Martin Rubey wrote:
> Waldek Hebisch <[email protected]> writes:
>
> > Martin Rubey wrote:
> >> Do we really want to declare all integers less than 2 non-prime? Eg.,
> >> prime?(-5) gives false.
> >>
> >> Martin
> >>
> >> (Apart from this, I was a little surprised that we don't even have
> >> prime? for polynomials, etc.)
> >
> > In UniqueFactorizationDomain we have:
> >
> > prime?: % -> Boolean
> > ++ prime?(x) tests if x can never be written as the product of
> > two
> > ++ non-units of the ring,
> > ++ i.e., x is an irreducible element.
> >
> >
> > So the problem is that apropriate polynomial domains should have
> > UniqueFactorizationDomain.
>
> OK, I see there is a default definition. I guess this goes to the
> discussion whether PolynomialFactorizationExplicit is a bad idea...
>
IMHO code to support PolynomialFactorizationExplicit is bad, and
we should do it in a different way. We should definitely have
some way to propagate information about factorization so that
domains for which we can factorize have UniqueFactorizationDomain.
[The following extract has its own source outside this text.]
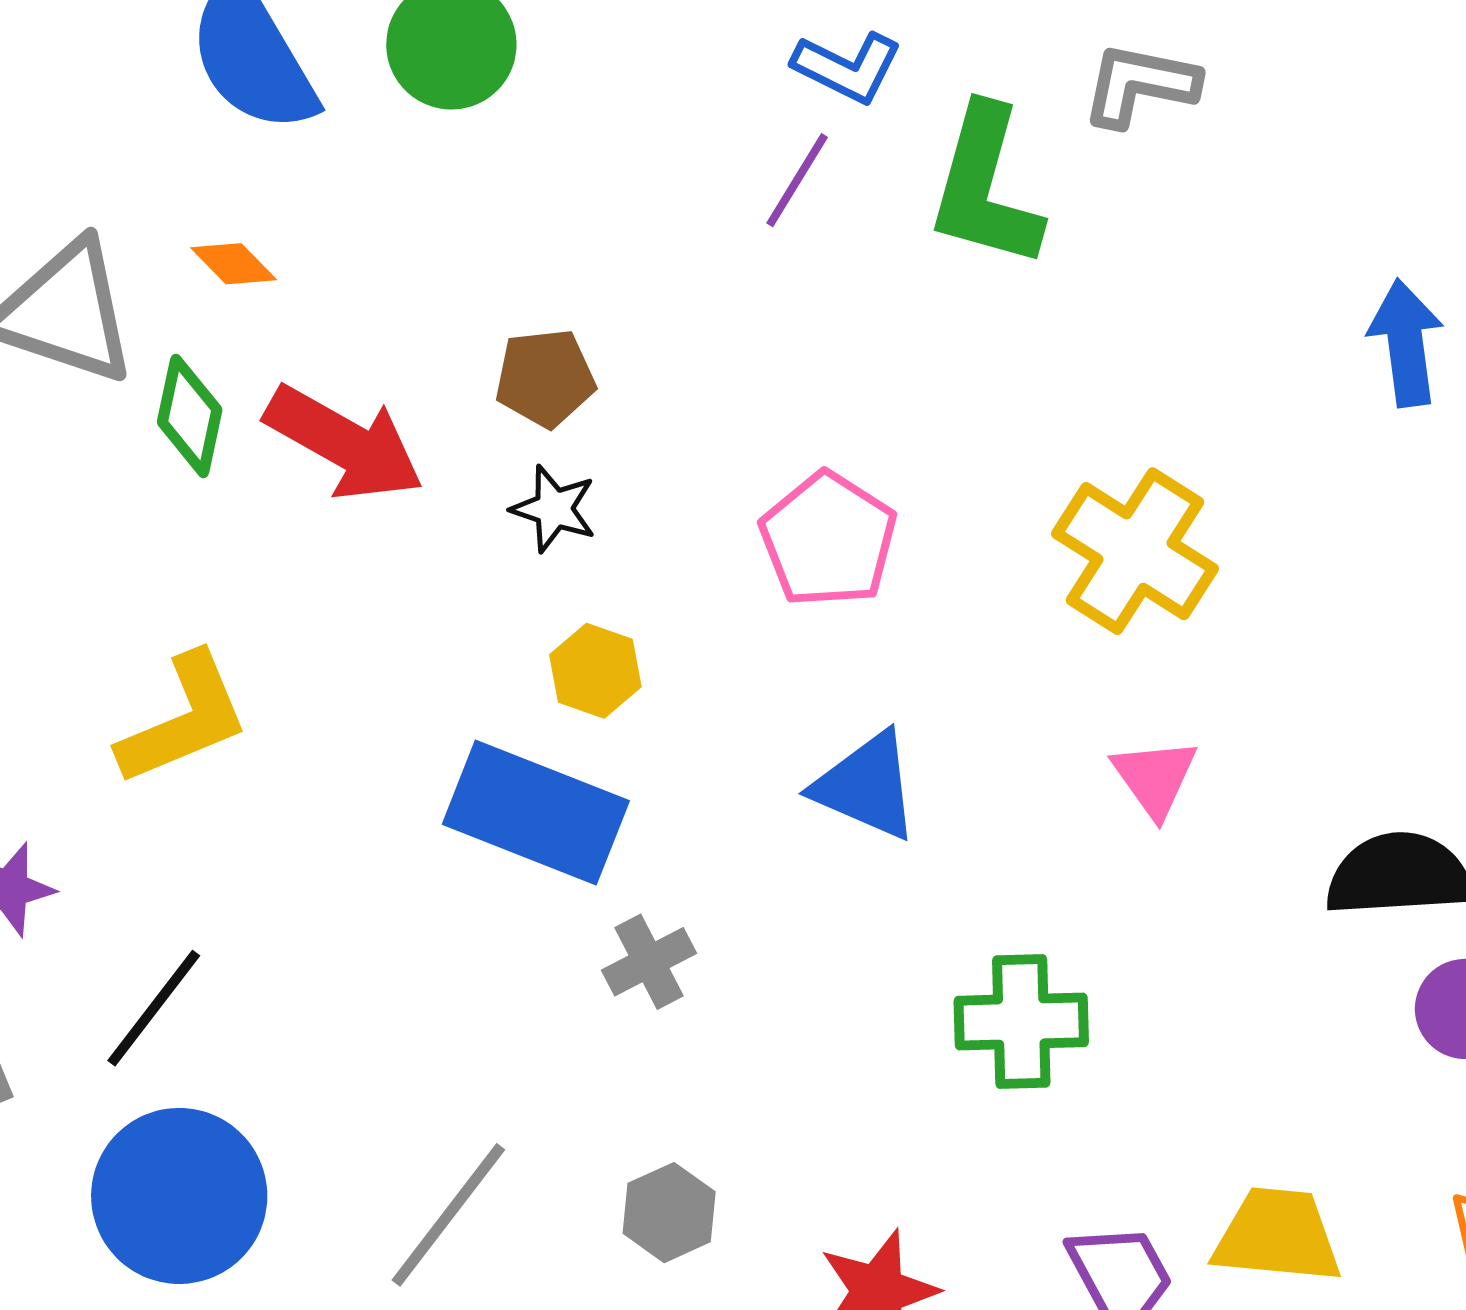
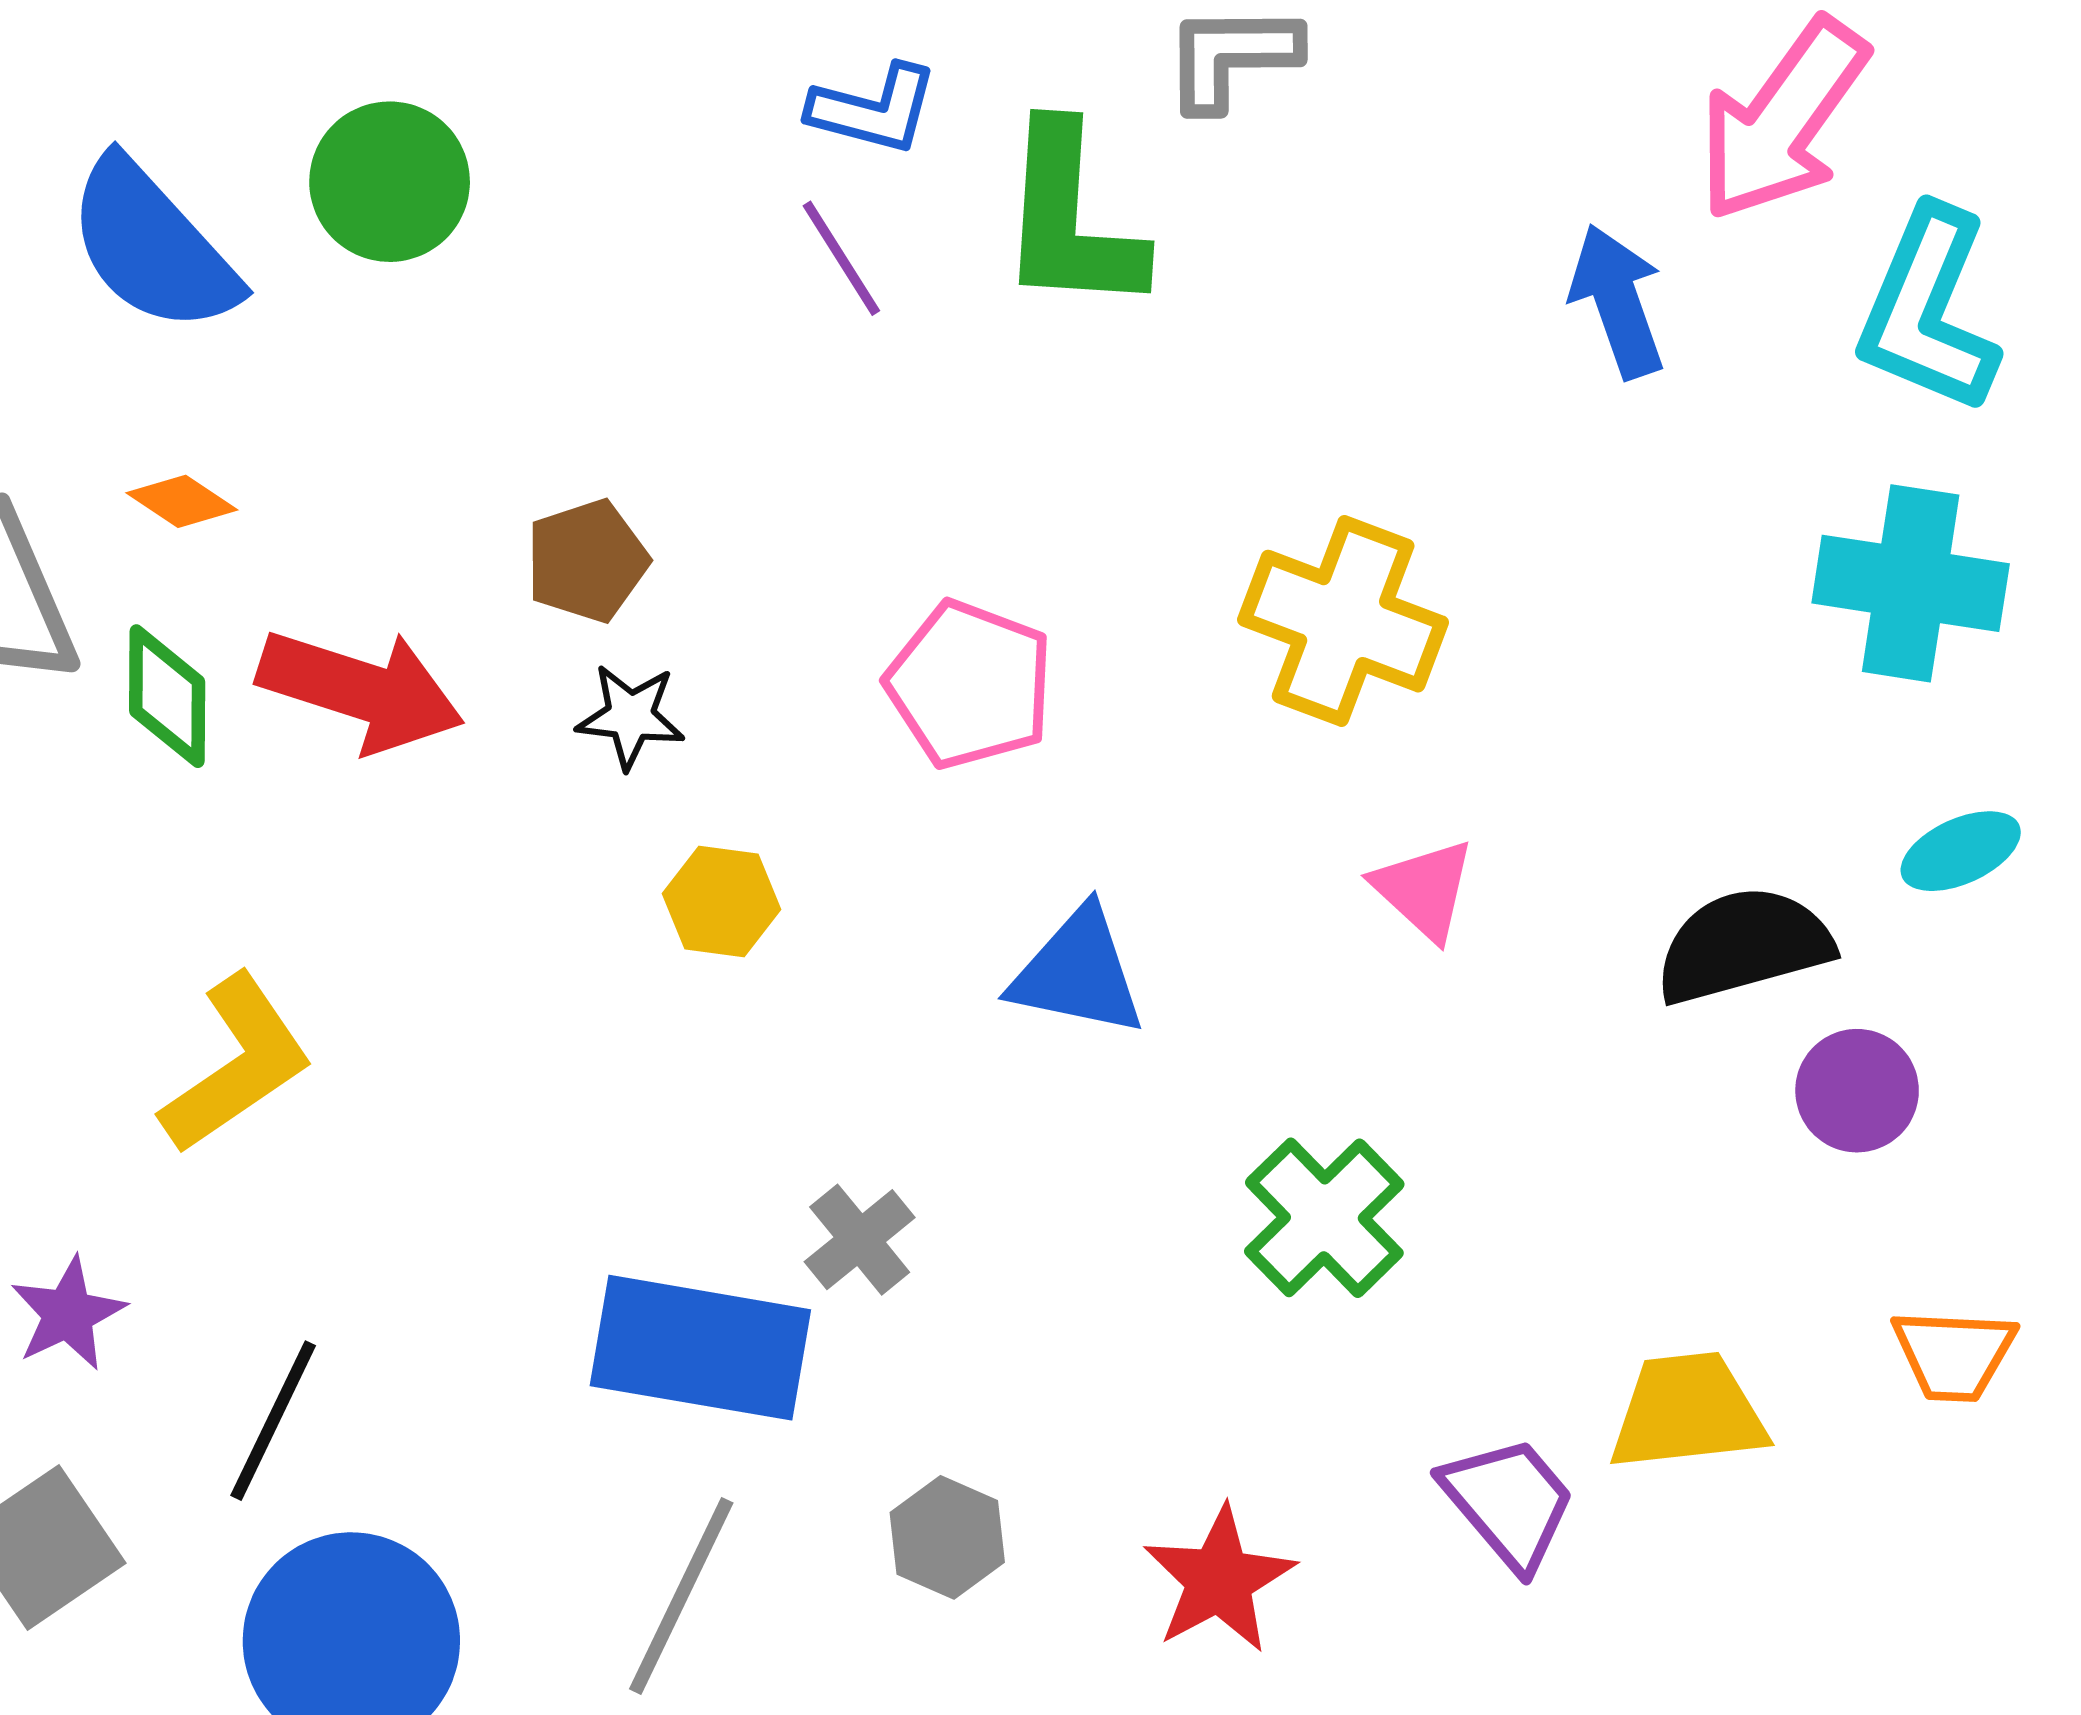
purple line: (797, 180) -> (841, 258), turned -52
blue rectangle: (536, 812) -> (700, 1348), moved
green cross: (1021, 1021) -> (1324, 1218), turned -31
ATM it is not clear for me if PolynomialFactorizationExplicit is
good for this purpose.
> > And for consistency integers should use the same definition, that
> > is apply absolute value before proper primality test.
>
> Yes. Should I apply the following patch?:
>
> prime? n ==
> n < 0 => n := -n
> n < two => false
>
Yes.
--
Waldek Hebisch
[email protected]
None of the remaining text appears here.